Hillel is billed as “introducing students to Jewish life”, but its core mission is to link Jewish students’ identities with Israel, regardless of their American (or other) nationality. ‘Tufts University Disorientation Guide’, for example, called Hillel a “Zionist space” and accused it of

“exploit(ing) black voices for their own pro-Israel agenda.”

But such revelations are quickly censored for fear of offending the “Jewish community”. Tuft’s Disorientation University Guide is no longer online.

University administrators, and not just Facebook, also conflate Zionism with Judaism. President of San Francisco State University (SFSU) Leslie E. Wong has recently written in an e-mail:

“I want to sincerely apologize for the hurt feelings and anguish my words have caused [members of the SF State Hillel student community]. Let me be clear: Zionists are welcome on our campus.”

A move to reform Hillel’s approach to Jewishness has not yet made much inroads.

“Some two years after the Open Hillel movement emerged to challenge Hillel International’s guidelines for Israel activities, which prohibit campus chapters from hosting speakers that support divestment from Israel or deny its right to exist, the organization is under fire again for toeing a line on Israel that some see as alienating to liberal Jewish students.”

The paradoxical situation today is that Students for Justice in Palestine (SJP) continues to be attacked as a racist organization by both Jewish Zionist organizations and university administrations, because it bucks the status quo on Israel, while Hillel, an international organization on university campuses that is widely perceived as Jewish but is in fact a racist Zionist organization, gets a pass.

SJP is a movement that came into prominence, as Ali Abunimah documents in The Battle for Justice in Palestine: The Case for a Single Democratic State in Palestine (2014), after the collapse of the so-called “two-state solution” in response to the escalating problem of the bloody partitioning of Palestine in 1948 and the forcible creation of Israel on Palestinian territory. As Columbia University MESAAS professor Joseph Massad wrote about this book:

“the struggle for justice in Palestine is at a crossroads. As Israel and its advocates lurch toward greater extremism, many ask where the struggle is headed.”

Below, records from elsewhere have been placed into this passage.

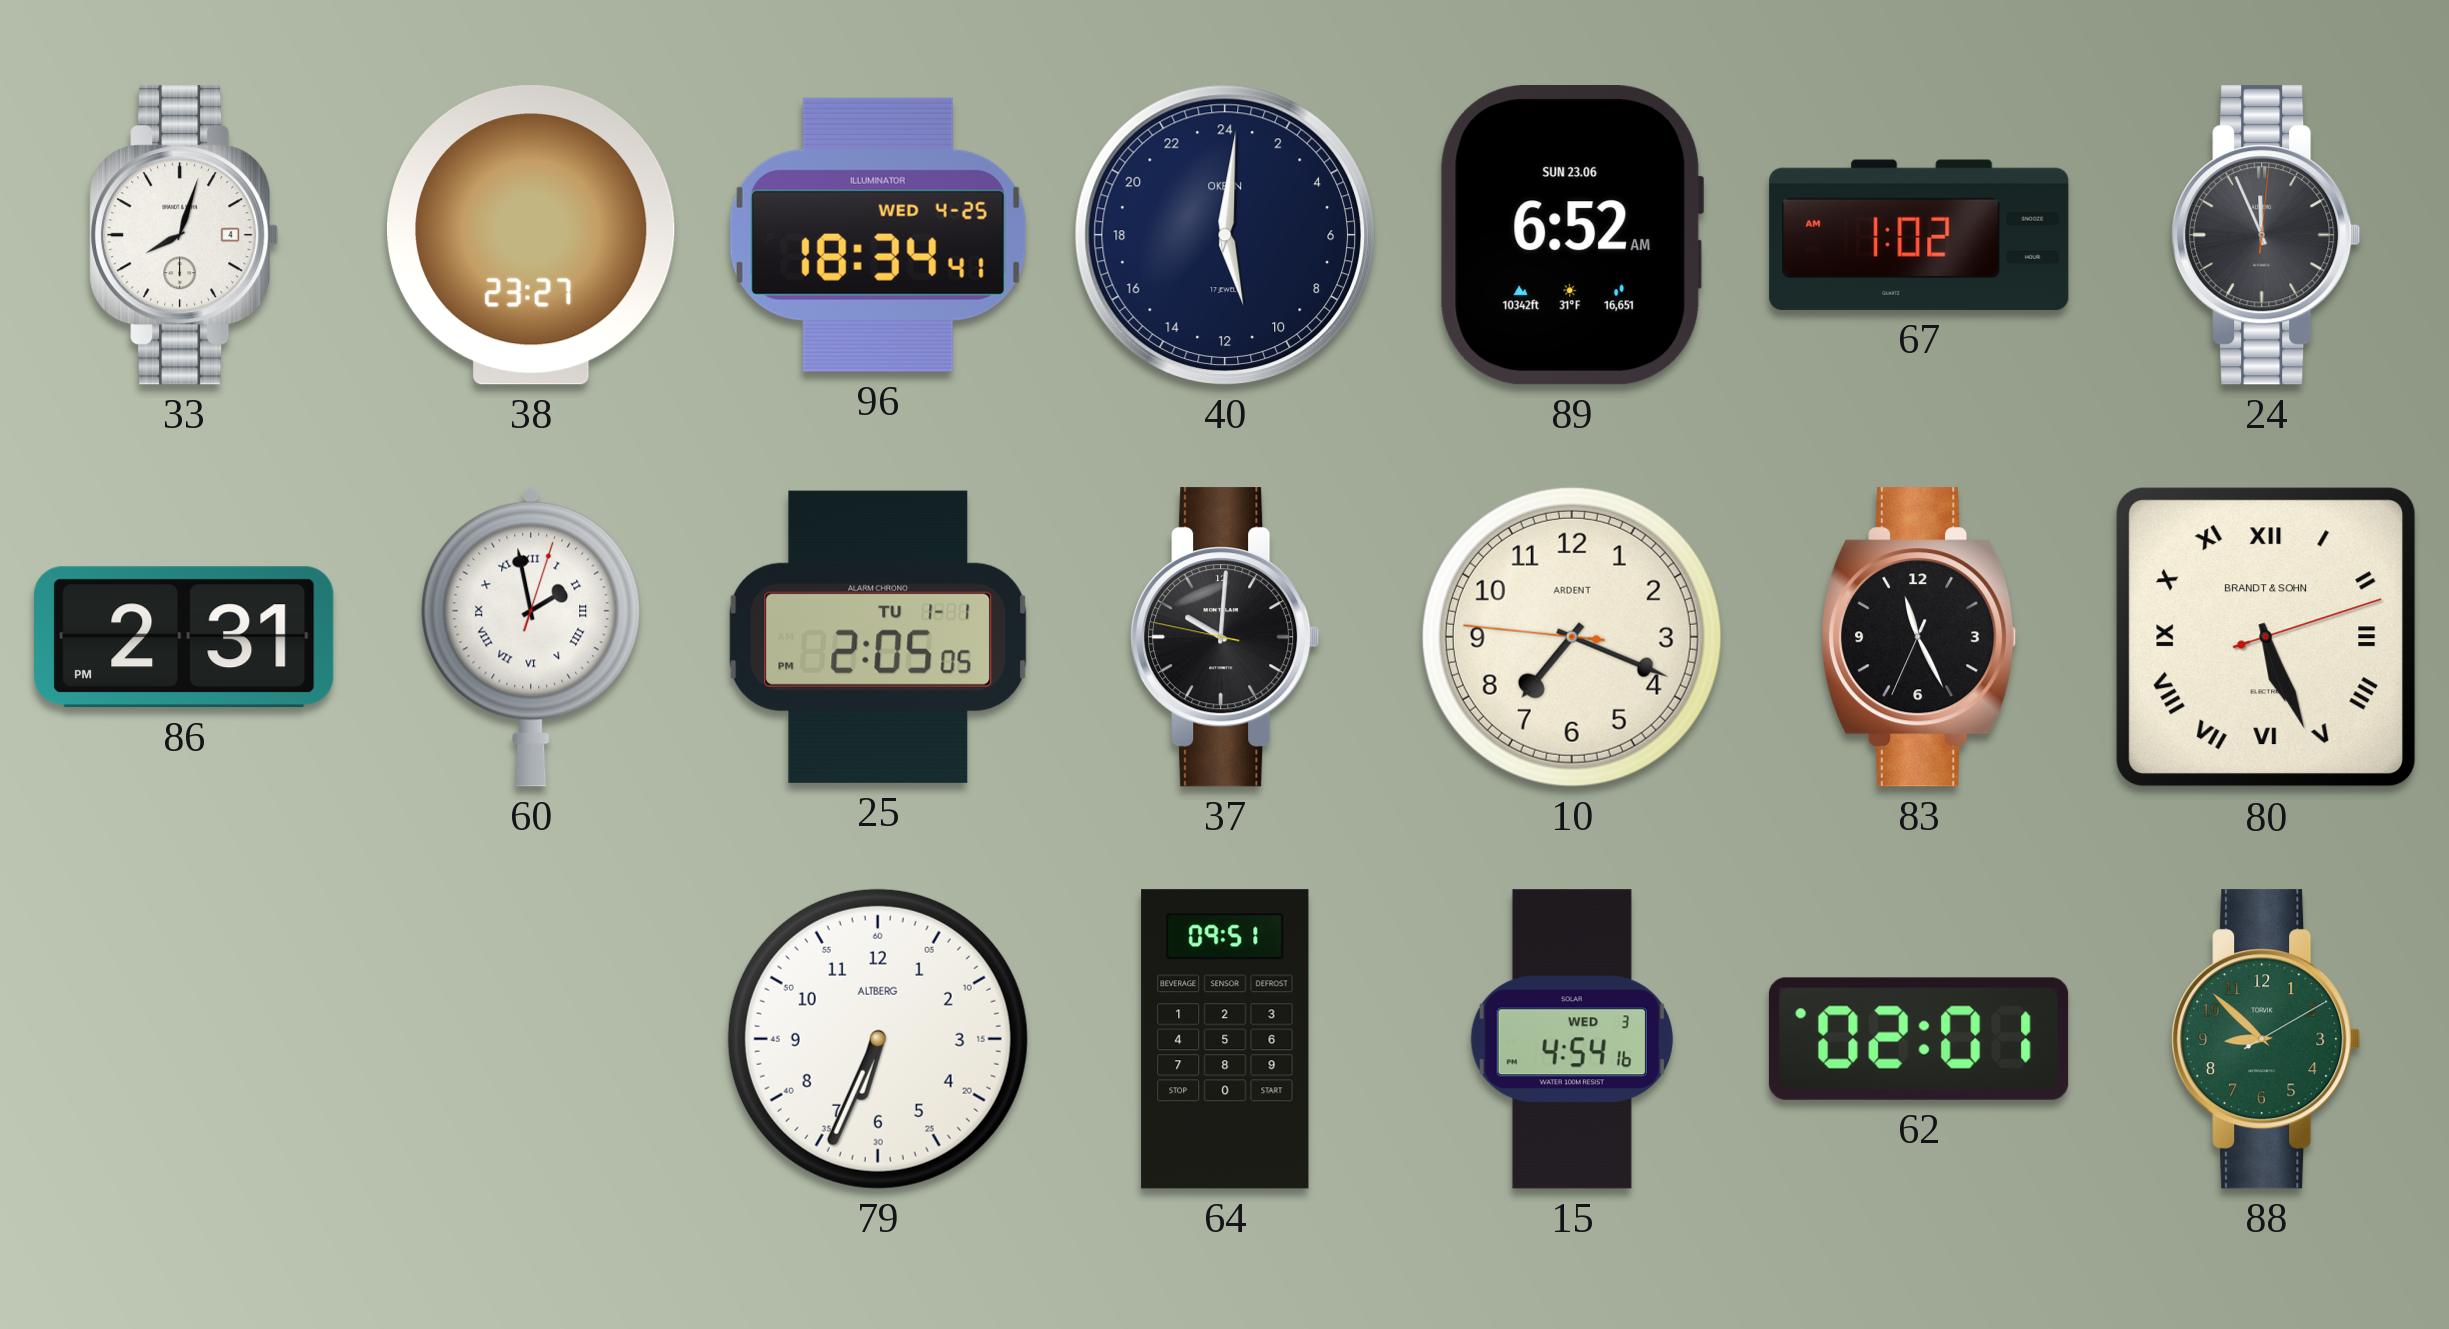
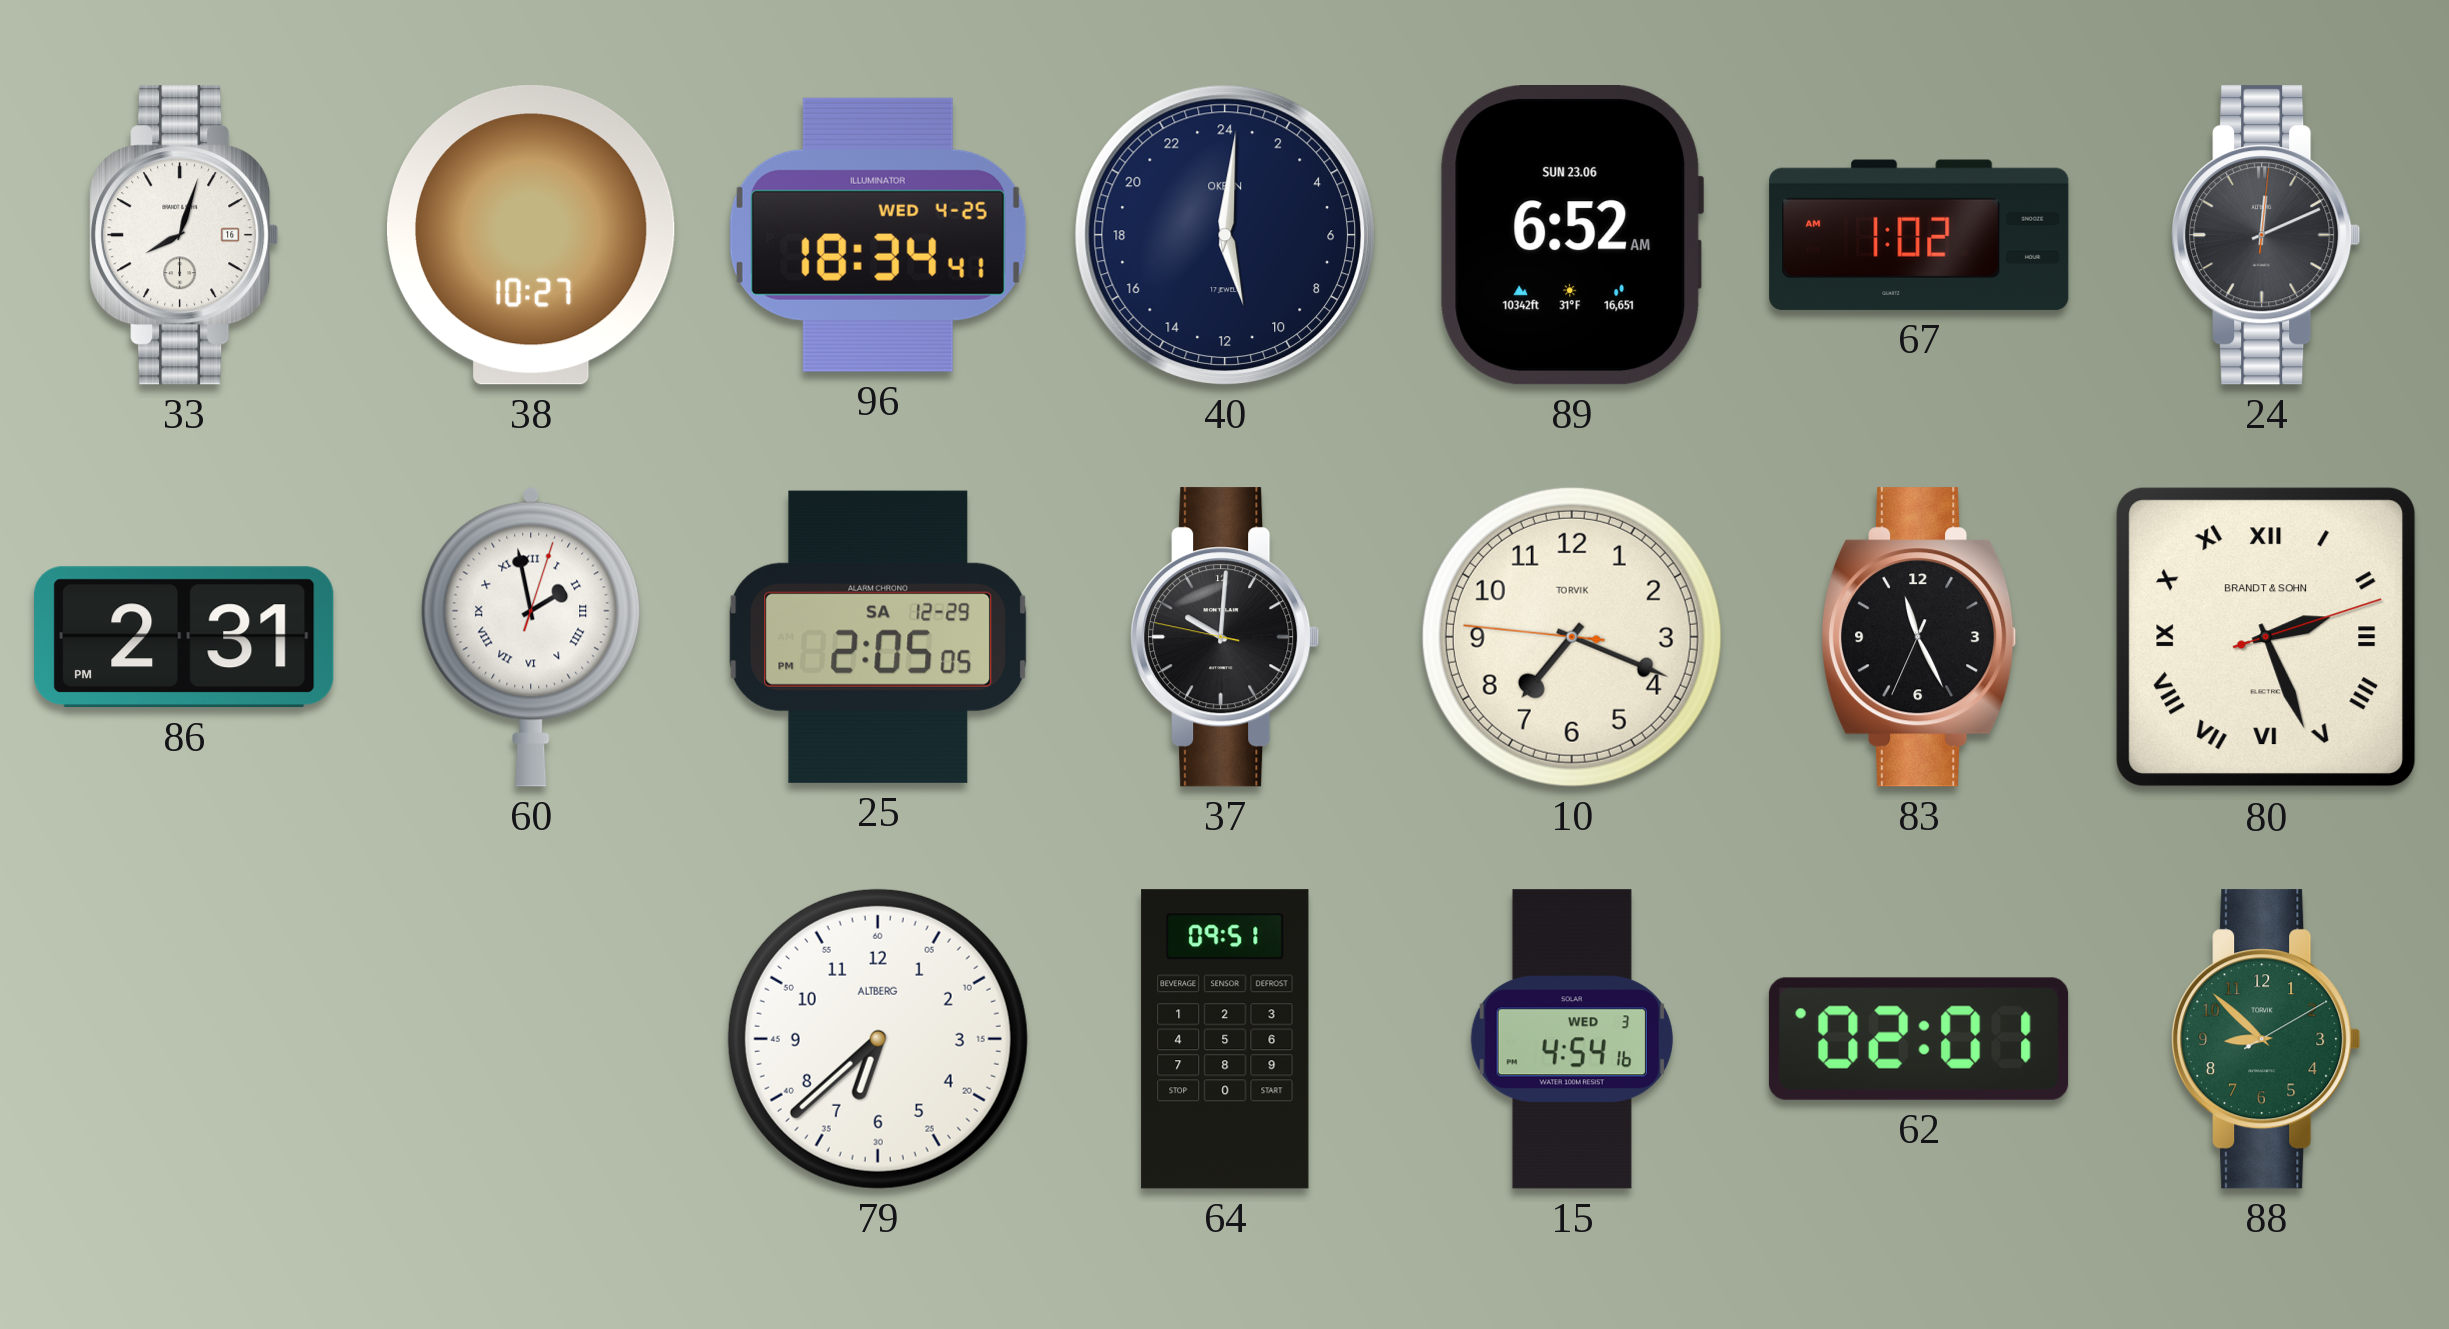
33 date: 4 -> 16
38: 23:27 -> 10:27
24: 11:56 -> 12:11
25 date: TU 1-1 -> SA 12-29
10 brand: ARDENT -> TORVIK
80: 5:26 -> 2:26
79: 6:34 -> 6:38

The most popular attack against pro-Palestine activists in academia and elsewhere is the accusation of racism — specifically anti-Semitism. (See “the chairperson of Labour Friends of Israel falsely claiming a Palestine Solidarity Campaign supporter had abused her with anti-Semitism.”)

A lot has been written about this Zionist tactic of attack, but the understanding now is that it stems from

“conflating Israel with Jews [which] is wrong, and … it’s sometimes Israeli leaders who do this conflating.”

A familiar hasbara tactic is turning the victims of Israel’s oppression and dispossession into victimizers. Every aspect of the Palestinian tragedy has been up-ended in this way, most blatantly in the charges of racism such organizations bring against SJP as a campus group.

White nationalists and white supremacists who appear on campuses, on the other hand, are quickly spotted as groups with a racist agenda:

“An old and familiar poison is being spread on college campuses these days: the idea that America should be a country for white people.

Under the banner of the Alternative Right — or ‘alt-right’ — extremist speakers are touring colleges and universities across the country to recruit students to their brand of bigotry, often igniting protests and making national headlines. Their appearances have inspired a fierce debate over free speech and the direction of the country.”

Increasingly, social justice activism on campuses is organized, as on the Purdue campus, in coalitions:

“Purdue Social Justice Coalition is a community of students, faculty and staff of Purdue University, along with workers and citizens in Lafayette/West Lafayette who volunteer their time to make the university and city-wide community more progressive and accountable to social justice issues regionally, nationally and internationally.”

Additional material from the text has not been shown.